EL caso Ballena Blanca ha acabado en chanquete blanco, como había pronosticado un abogado de la defensa. Fue presentado por las autoridades como el mayor golpe al blanqueo de dinero procedente del tráfico de drogas jamás realizado en España: cincuenta detenidos, 250 propiedades inmobiliarias intervenidas y una estimación de 250 millones de euros lavados por la trama.

Al cabo, la Audiencia de Málaga ha dictado sentencia condenando a penas menores a cinco de los diecinueve acusados, absolviendo a los restantes y dando un palo considerable al juez instructor -ojo, que es el mismo del caso Malaya, actualmente en juicio-, al fiscal y a los investigadores policiales. La Audiencia les reprocha haberse guiado por sospechas no probadas, insuficiente documentación y valoración excesiva de las labores de Inteligencia. Encima, anula las escuchas telefónicas que se pusieron en marcha contra los implicados.

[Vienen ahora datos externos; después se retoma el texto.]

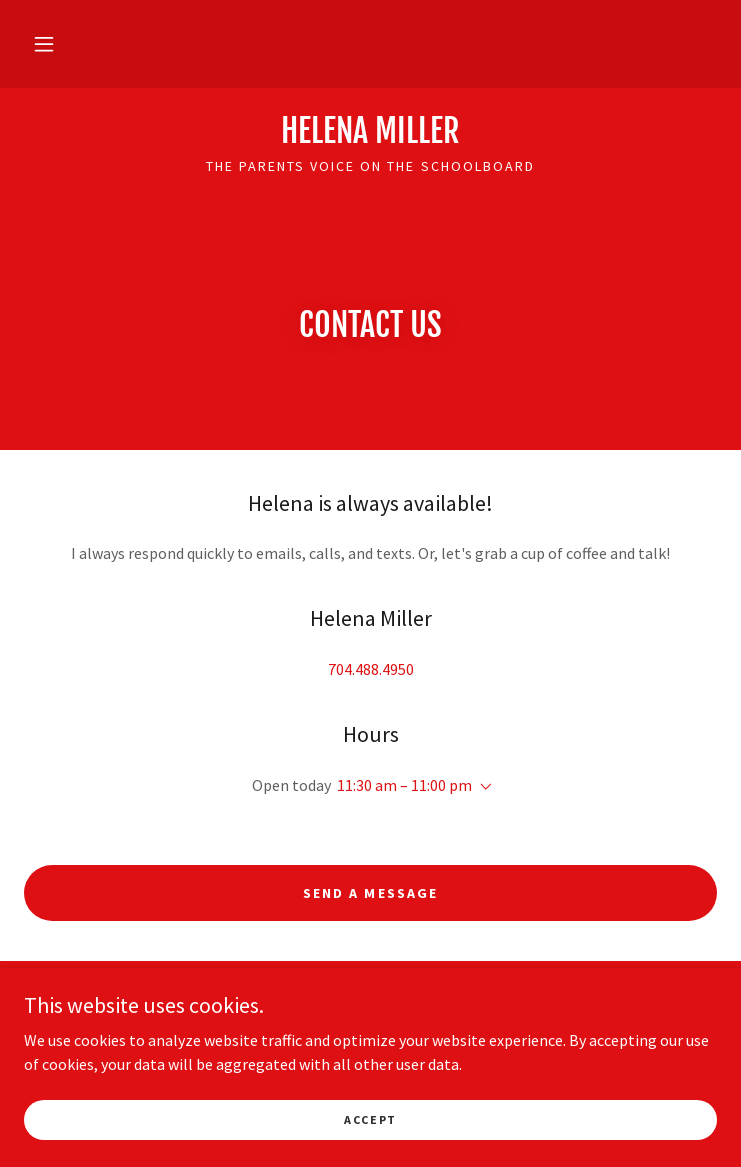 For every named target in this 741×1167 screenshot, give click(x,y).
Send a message (370, 893)
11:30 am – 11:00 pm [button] (404, 785)
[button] (44, 44)
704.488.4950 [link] (371, 669)
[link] (370, 131)
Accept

Así pues, la montaña parió un ratón. Llueve sobre mojado. Muchas causas sobre escándalos urbanísticos y de corrupción política impactan también en la opinión pública cuando se inician y quedan en nada, o en poco, cuando acaban. Sobre todo aquellas en que los presuntos implicados son triunfadores de la política o la empresa -les perjudica el resentimiento social que se vuelca sobre los poderosos- y en los que jueces y policías no se privan de aplicarles la pena de telediario (registros a primera hora de la mañana, fuerte despliegue de agentes del orden, detenidos a los que se esposa sin necesidad, y todo con cámaras y fotógrafos previamente avisados).

A este nivel inflado de expectativas de culpabilidad y ansia justiciera corresponde luego un nivel equivalente de decepción cuando el juicio termina en agua de borrajas. Y no necesariamente por que la Justicia sea un cachondeo y se equivoque más de la cuenta, sino por algo más elemental: la culpa hay que demostrarla. No basta con que un equipo policial o un fiscal tengan sospechas de que alguien ha cometido un delito. Deben allegar pruebas sólidas para convencer al tribunal de que sus sospechas responden a la realidad. De modo que para condenar a una persona se necesita -y no conozco un sistema menos malo- que sea culpable, en primer lugar, y que se demuestre que lo es, en segundo y definitivo.

Para lo cual hace falta más solvencia y discreción y menos espectacularidad y resonancia. Algunos de los jueces más brillantes y estelares de este país destacan por lo mal que instruyen las causas que tocan. Algunos responsables policiales destacan por lo mucho que descuidan las formas y lo rápido que venden sus éxitos. Pero el éxito no es detener a gente principal, sino poder demostrar su culpa.